Dr. Pamela Gaudry found out the hard way that singing the national anthem on a Delta Air lines aircraft might just ruffle some feathers.
In a weekend Facebook video, Gaudry described an idea she had while she was on a flight from Philadelphia to Atlanta after learning that a fallen U.S. soldier was on board.
What was in the video?
In her video, Gaudry — the wife of a deceased Navy captain — was tearful and relayed her story with a shaking voice.
"I just did the most uncourageous thing in my life today, and I’m sharing it," Gaudry said. "I hope somehow it gets to people all around, even the President."
Gaudry revealed that the flight crew announced Army Staff Sgt. Dustin Wright's casket would be leaving the plane first.
She said that she went around the plane and asked all of the passengers if they would like to sing the national anthem as Wright's casket was removed from the aircraft.
Gaudry said that most of the people she spoke to were quite receptive, and some even cried at the idea.
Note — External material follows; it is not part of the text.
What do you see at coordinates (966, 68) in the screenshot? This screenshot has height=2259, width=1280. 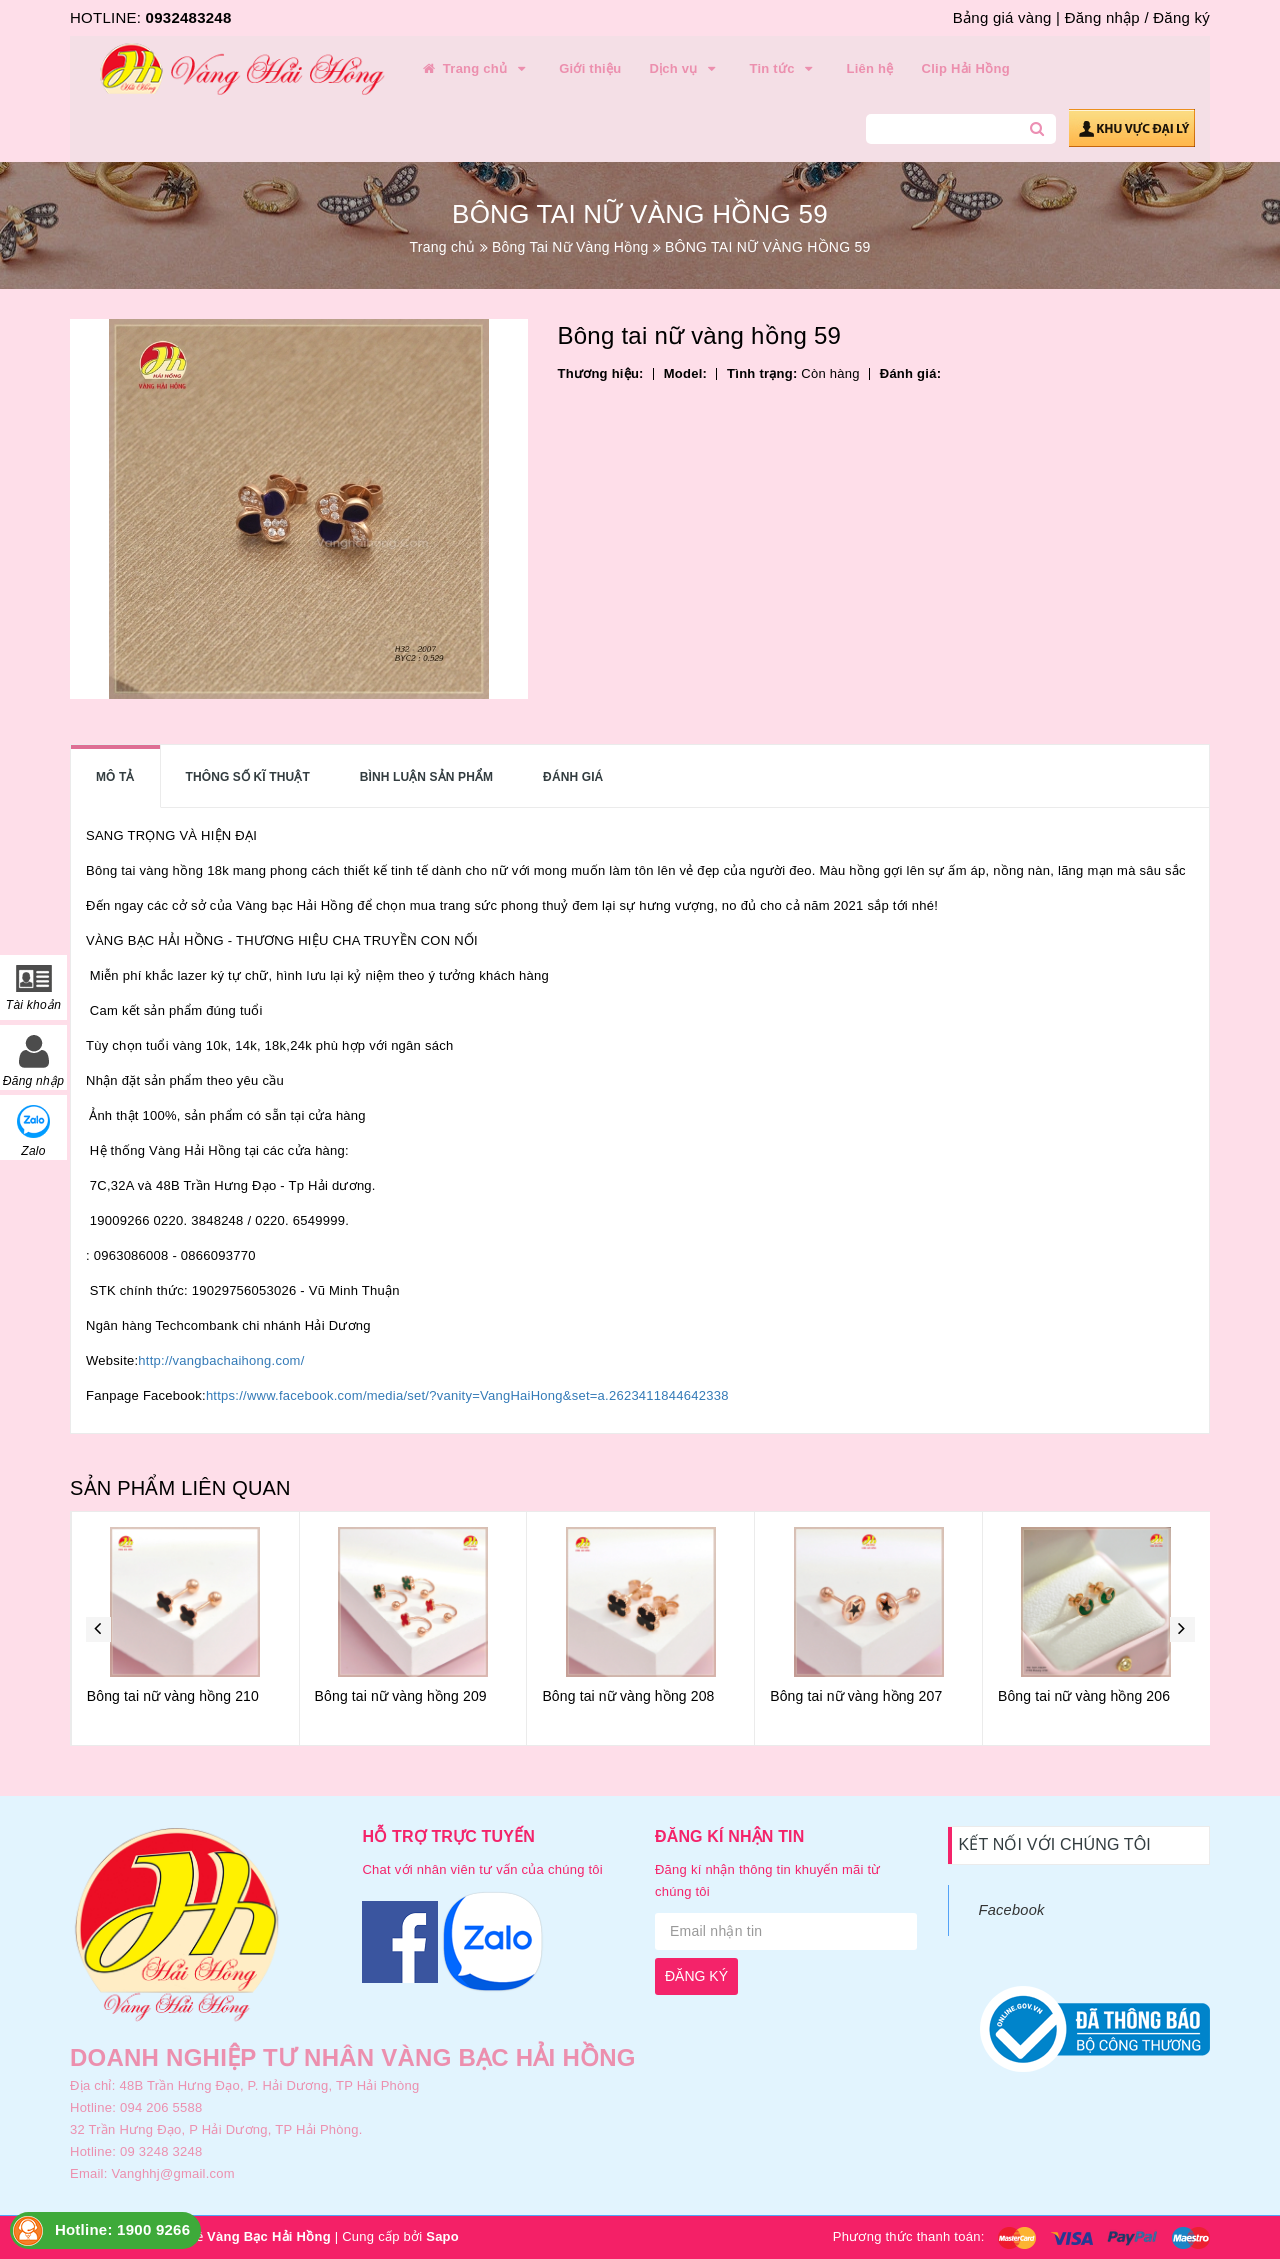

However, before Gaudry and the other passengers could begin, a flight attendant approached Gaudry and told her that they would not be able to sing the anthem, and said it was against Delta's company policy to do so.
Gaudry, taken aback, told the flight attendant that she would not be the one to tell the passengers they couldn't sing, so an announcement was made to the passengers over the plane's intercom.
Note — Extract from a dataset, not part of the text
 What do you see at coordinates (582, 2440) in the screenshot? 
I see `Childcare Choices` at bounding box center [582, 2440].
Gaudry reported that the flight attendant later told her that there were passengers from other countries who told the crew that they were not comfortable hearing America's national anthem.
"I didn’t know what would happen to me if I started to sing," Gaudry said. “I’m humiliated by my lack of courage to sing the national anthem on my own country on American soil, with a deceased soldier on the plane."
She added, "I wish I could have been an example for my children. I’m glad my former husband is deceased. He would have been profoundly disappointed in me."
Gaudry said that she hoped that the video would go viral, and that "people will know that it is a policy of Delta to not be able to sing the national anthem on one of their planes."
Since sharing the video on Saturday, Gaudry's video has received 2.7 million views.
What did Delta have to say?
In a statement obtained by The Hill, a spokesperson for Delta Air Lines revealed that the company does not actually have such a policy.
"The respectful ceremony of the Delta Honor Guard is one symbol of Delta’s pledge to the men and women of the armed forces, and it represents our broad commitment to our veterans and active-duty service members," the spokesperson said.
"Delta does not have a policy regarding the national anthem. We have reached out to the customer and are looking into this situation," the spokesperson added.
Did Gaudry respond to Delta's statement?
Gaudry shared an update on Sunday that revealed Delta had contacted her and had apologized for the miscommunication.
"Delta has apologized to me. Profusely. I accept," Gaudry said.